### WHAT THE EXERCISE ASKS
With all images omitted, write out the records word for word.

__________

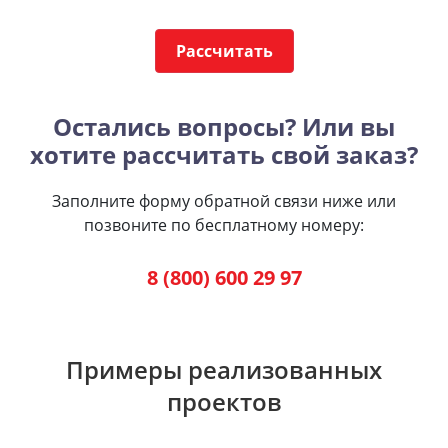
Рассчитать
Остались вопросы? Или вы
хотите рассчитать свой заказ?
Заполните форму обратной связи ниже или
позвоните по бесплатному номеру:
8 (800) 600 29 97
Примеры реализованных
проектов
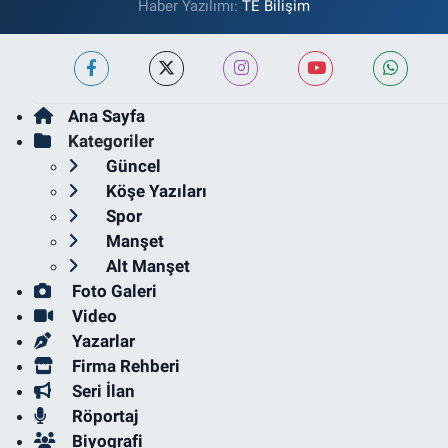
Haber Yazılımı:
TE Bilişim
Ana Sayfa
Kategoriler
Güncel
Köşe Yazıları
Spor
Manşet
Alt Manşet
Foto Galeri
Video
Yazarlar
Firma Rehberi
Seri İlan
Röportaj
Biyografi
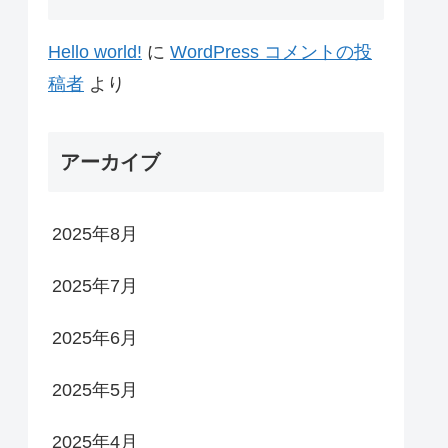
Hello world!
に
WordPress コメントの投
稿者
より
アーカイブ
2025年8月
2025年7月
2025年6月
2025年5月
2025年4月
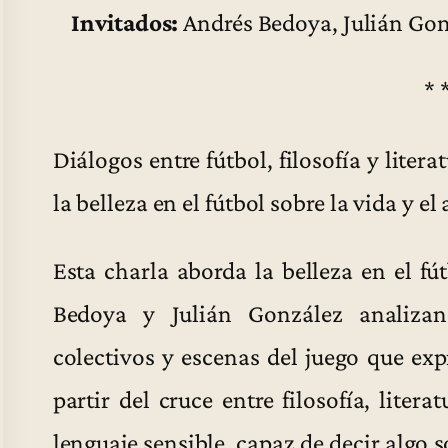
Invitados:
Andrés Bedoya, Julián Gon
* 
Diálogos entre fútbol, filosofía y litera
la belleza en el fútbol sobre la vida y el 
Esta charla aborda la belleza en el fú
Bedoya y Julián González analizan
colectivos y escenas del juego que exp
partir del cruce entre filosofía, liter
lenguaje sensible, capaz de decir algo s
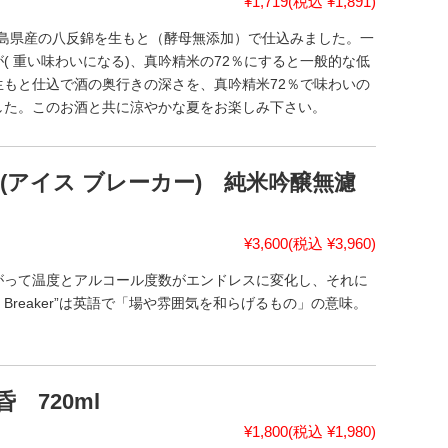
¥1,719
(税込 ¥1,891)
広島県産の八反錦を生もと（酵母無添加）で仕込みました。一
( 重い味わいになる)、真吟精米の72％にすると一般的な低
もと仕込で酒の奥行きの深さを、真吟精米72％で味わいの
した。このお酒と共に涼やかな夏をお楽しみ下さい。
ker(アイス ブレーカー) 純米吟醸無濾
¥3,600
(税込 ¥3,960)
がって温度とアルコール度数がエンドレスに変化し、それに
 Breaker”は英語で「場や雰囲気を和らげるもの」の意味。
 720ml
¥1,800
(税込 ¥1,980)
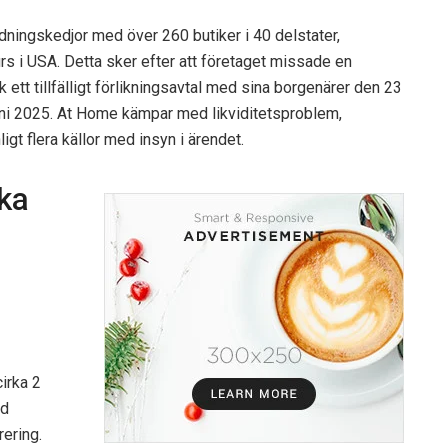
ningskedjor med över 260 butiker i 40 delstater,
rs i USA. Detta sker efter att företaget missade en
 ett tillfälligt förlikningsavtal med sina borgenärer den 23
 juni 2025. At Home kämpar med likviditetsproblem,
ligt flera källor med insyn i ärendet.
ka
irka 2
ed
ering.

__________

### REPLY TO THE EXERCISE
Рассчитать
Остались вопросы? Или вы
хотите рассчитать свой заказ?
Заполните форму обратной связи ниже или
позвоните по бесплатному номеру:
8 (800) 600 29 97
Примеры реализованных
проектов
Haber Yazılımı:
TE Bilişim
Ana Sayfa
Kategoriler
Güncel
Köşe Yazıları
Spor
Manşet
Alt Manşet
Foto Galeri
Video
Yazarlar
Firma Rehberi
Seri İlan
Röportaj
Biyografi
Hello world!
に
WordPress コメントの投
稿者
より
アーカイブ
2025年8月
2025年7月
2025年6月
2025年5月
2025年4月
Invitados:
Andrés Bedoya, Julián Gon
* 
Diálogos entre fútbol, filosofía y litera
la belleza en el fútbol sobre la vida y el 
Esta charla aborda la belleza en el fú
Bedoya y Julián González analizan
colectivos y escenas del juego que exp
partir del cruce entre filosofía, liter
lenguaje sensible, capaz de decir algo s
¥1,719
(税込 ¥1,891)
広島県産の八反錦を生もと（酵母無添加）で仕込みました。一
( 重い味わいになる)、真吟精米の72％にすると一般的な低
もと仕込で酒の奥行きの深さを、真吟精米72％で味わいの
した。このお酒と共に涼やかな夏をお楽しみ下さい。
ker(アイス ブレーカー) 純米吟醸無濾
¥3,600
(税込 ¥3,960)
がって温度とアルコール度数がエンドレスに変化し、それに
 Breaker”は英語で「場や雰囲気を和らげるもの」の意味。
 720ml
¥1,800
(税込 ¥1,980)
ningskedjor med över 260 butiker i 40 delstater,
rs i USA. Detta sker efter att företaget missade en
 ett tillfälligt förlikningsavtal med sina borgenärer den 23
 juni 2025. At Home kämpar med likviditetsproblem,
ligt flera källor med insyn i ärendet.
ka
irka 2
ed
ering.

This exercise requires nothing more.